RetailNOW 2010 Was A Huge Success! … Now What?
By Mike Monocello, chief editor
By all accounts, the recently-held RetailNOW 2010 was a huge success. The RSPA's attendee numbers alone speak to the growth and popularity of the show. The consensus among vendors I spoke with was that traffic on the show floor was great and dealers were actively seeking new solutions. Dealers I spoke with were thrilled with the quality of education at the event, in particular, the Industry Leader Panel discussion and session on PCI. What more can be said about RetailNOW 2010? John Dittig, national sales manager for North America/ Elo Touch Division at Tyco Electronics, had my favorite quote regarding the event: "This is the best show in 7 years." All that said, where do Finizio and company go from here?
During a recent conversation, Finzio told me that he and his team learned a lot at this show that will be carried forward to next year's RetailNOW. "We know what's working now," he says. "It's the education and the networking." Concerning the education, some might think that the Industry Leader Panel discussion would be difficult to top. While Finizio does think the bar is now set high, he feels the association will be able to deliver equally valuable content at its next events. "This year, we had fewer education sessions, focused on higher quality. We'll continue that going forward."
Another benefit of having fewer education sessions dovetails with what Finizio believes is the other key ingredient to a successful show — networking. Indeed, by having fewer education sessions with no overlap with expo hall hours, attendees were forced to interact a lot more. "Part of our plan was to have attendees come out of the general session and en masse go to the next session," he explains. "This kept people together to a level we've never achieved before." Expect to see a similar format at next year's event.
Another thing that will most likely be carried over to future events is making the expo hall more interactive. "You can have the greatest exhibits, but if you don't have an interactive component, then you're missing the whole purpose of the show floor," he says. "This year, we had the closing party and lunch on the show floor to help keep the attendees and exhibitors engaged with one another. We'll continue to do that." Finizio continues by saying that, ultimately, he wants the exhibitors to feel the event is good for business and the attendees to feel like they made some dynamite connections, learned some great ideas, and took away valuable information that will help their businesses over the months until the next RSPA show.
Of course, the next RSPA show happens to be Inspire, which, if you're at all familiar with the event, you'll know is quite different from RetailNOW in format. However, that doesn't mean the lessons from RetailNOW 2010 can't be applied to Inspire. "Education and networking is what Inspire is all about," says Finizio. "The education at Inspire will be the same high quality, but it will go much deeper, which is something we can't do in the RetailNOW environment." Whereas RetailNOW education consists of experts and leaders sharing knowledge with the audience, Inspire education often involves workgroups and breakout sessions to make the lessons learned much more personal and applicable to ones own business. "Everyone I talk to says they leave Inspire with an idea that pays for the event over and over again." Finizio says his team is currently finalizing the education for Inspire and will release the curriculum in the coming month or so.

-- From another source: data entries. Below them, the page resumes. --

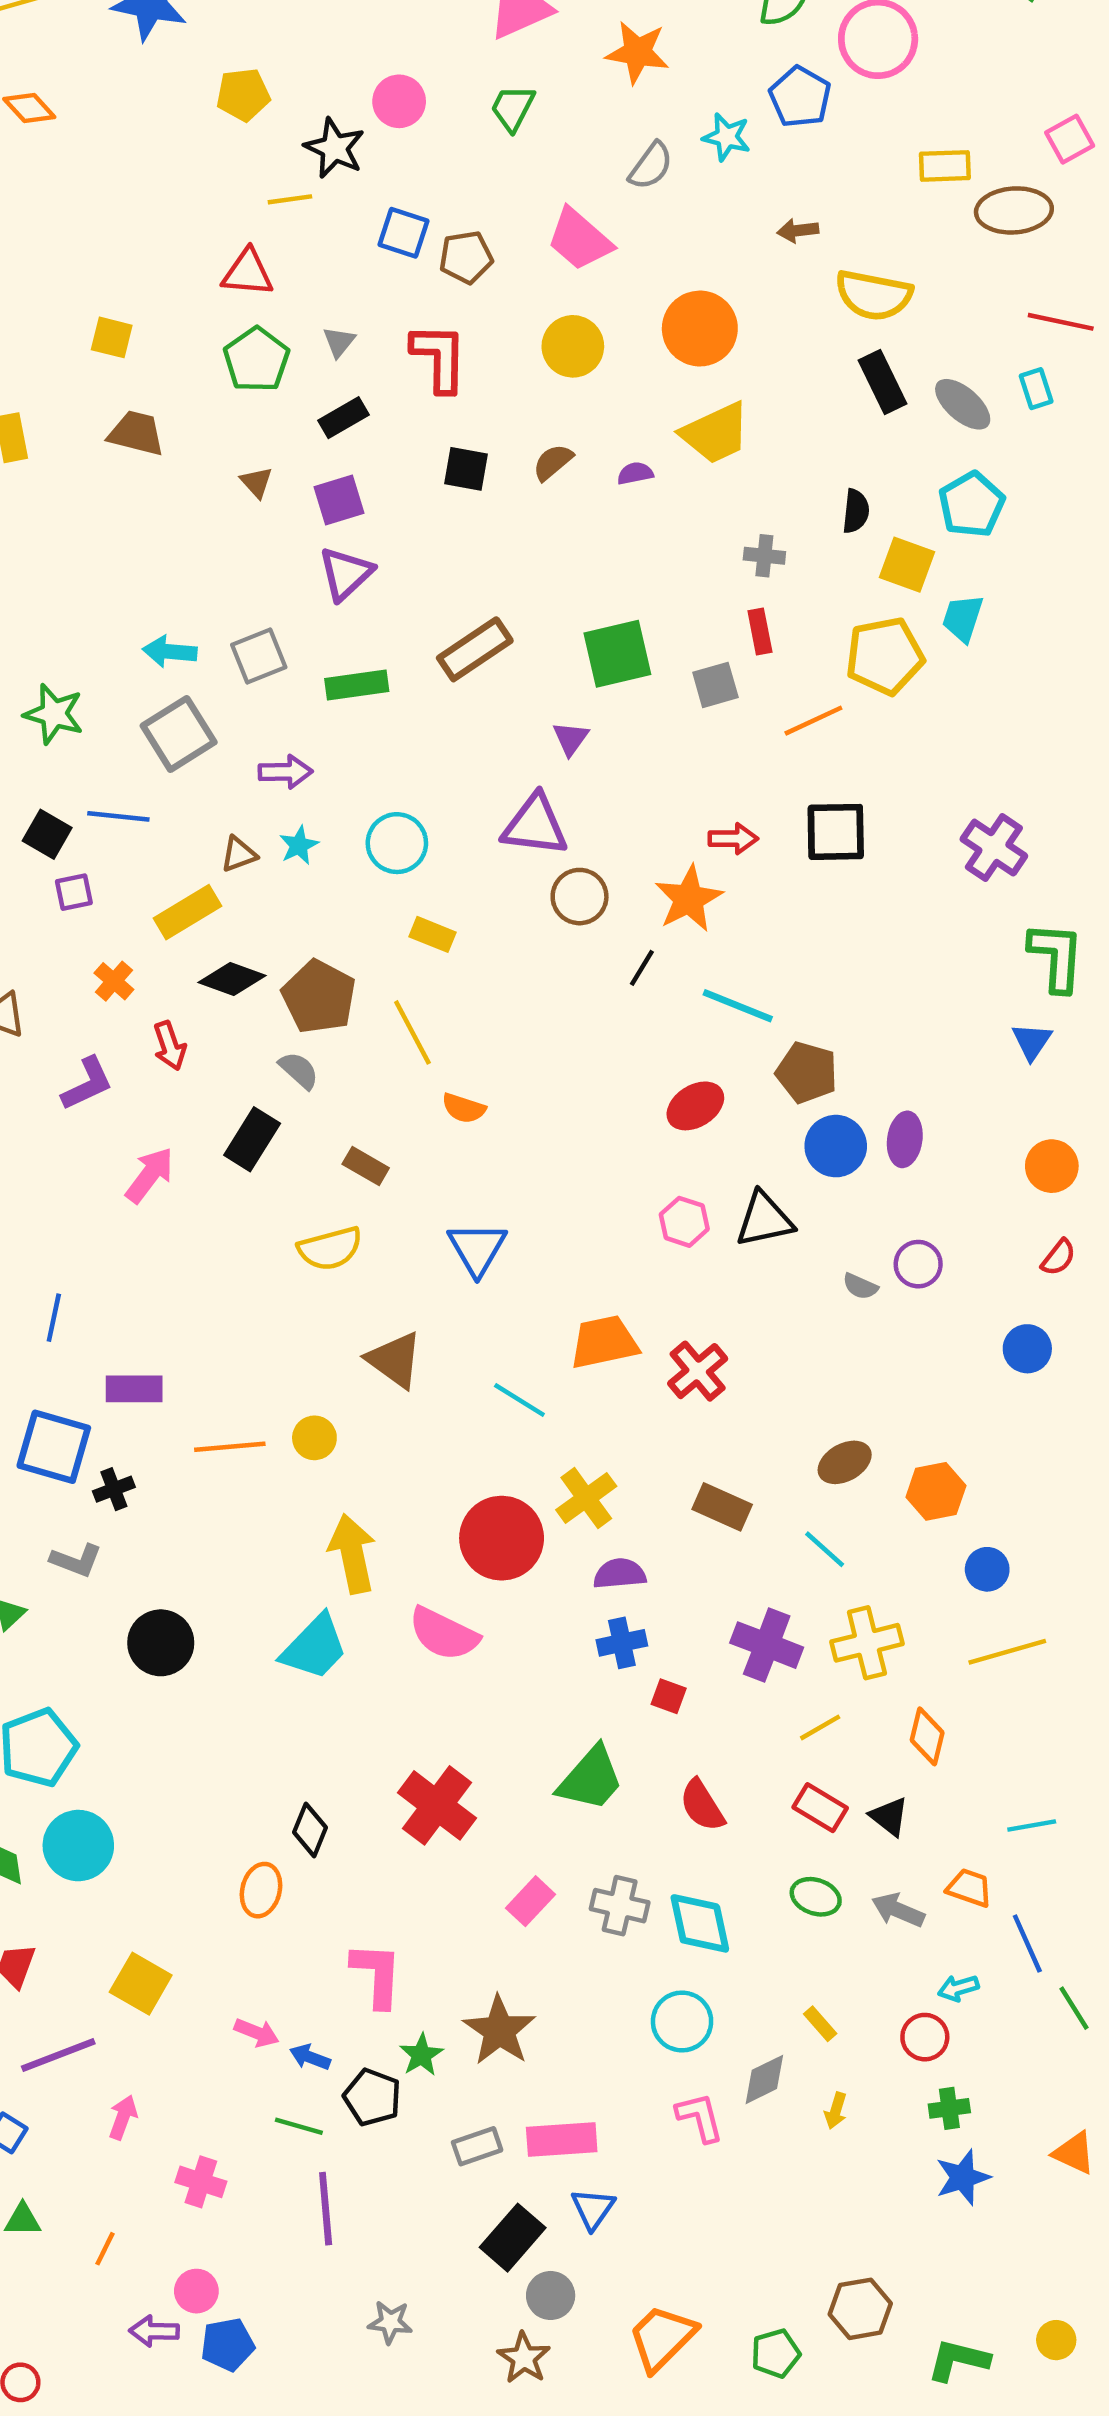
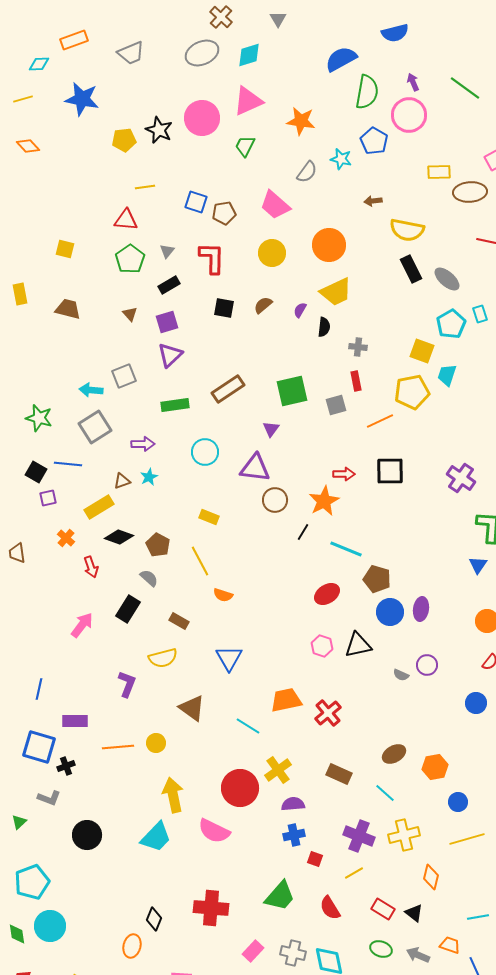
pink circle: (399, 101) -> (202, 118), moved, size x1.5
black star: (335, 148) -> (159, 130), moved
cyan rectangle: (1036, 389) -> (480, 314), moved
brown trapezoid: (136, 433) -> (68, 309), moved
purple semicircle: (635, 473) -> (300, 310), turned -49
black semicircle: (856, 511) -> (324, 327), moved
gray square: (259, 656) -> (124, 376), moved
cyan circle: (397, 843) -> (205, 452), moved
brown pentagon: (319, 997) -> (158, 545), size x0.7
purple L-shape: (87, 1084) -> (127, 684), moved, turned -44
yellow line: (820, 1727) -> (354, 873), moved
red cross: (437, 1805) -> (211, 908), turned -32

Quick side note: Inspire 2011 (Jan. 23-26, 2011) is in Hawaii. Finizio says the RSPA has negotiated a killer rate — $179 a night — for a beautiful property in Maui. While you should attend the event just for the education and networking, doing it in Maui definitely sweetens the deal, yes?
Without a doubt, the success of RetailNOW 2010 shows that the RSPA is moving in the right direction. The industry leader panel discussion contained representation from the largest players in the retail space. If nothing else, this shows that the association has the support of our industry leaders. Additionally, the PCI roundtable had representation from the NRA (National Restaurant Association), NACS (National Association of Convenience Stores), and the PCI Security Standards Council. That's a big deal as this shows that the RSPA now stands shoulder to shoulder with some long-standing globally known associations. Additionally, Finizio tells me that he's been working closely with these associations to find the proper business solution to collectively address data transaction security issues. While in the past some may have accused the RSPA and its predecessor the ICRDA of being a "good old boy" type of organization not delivering a whole lot of value, today the reality is that the RSPA is hard at work providing exceptional education, unsurpassed networking opportunities, and is working hard to support retail dealers on the biggest issues facing our industry.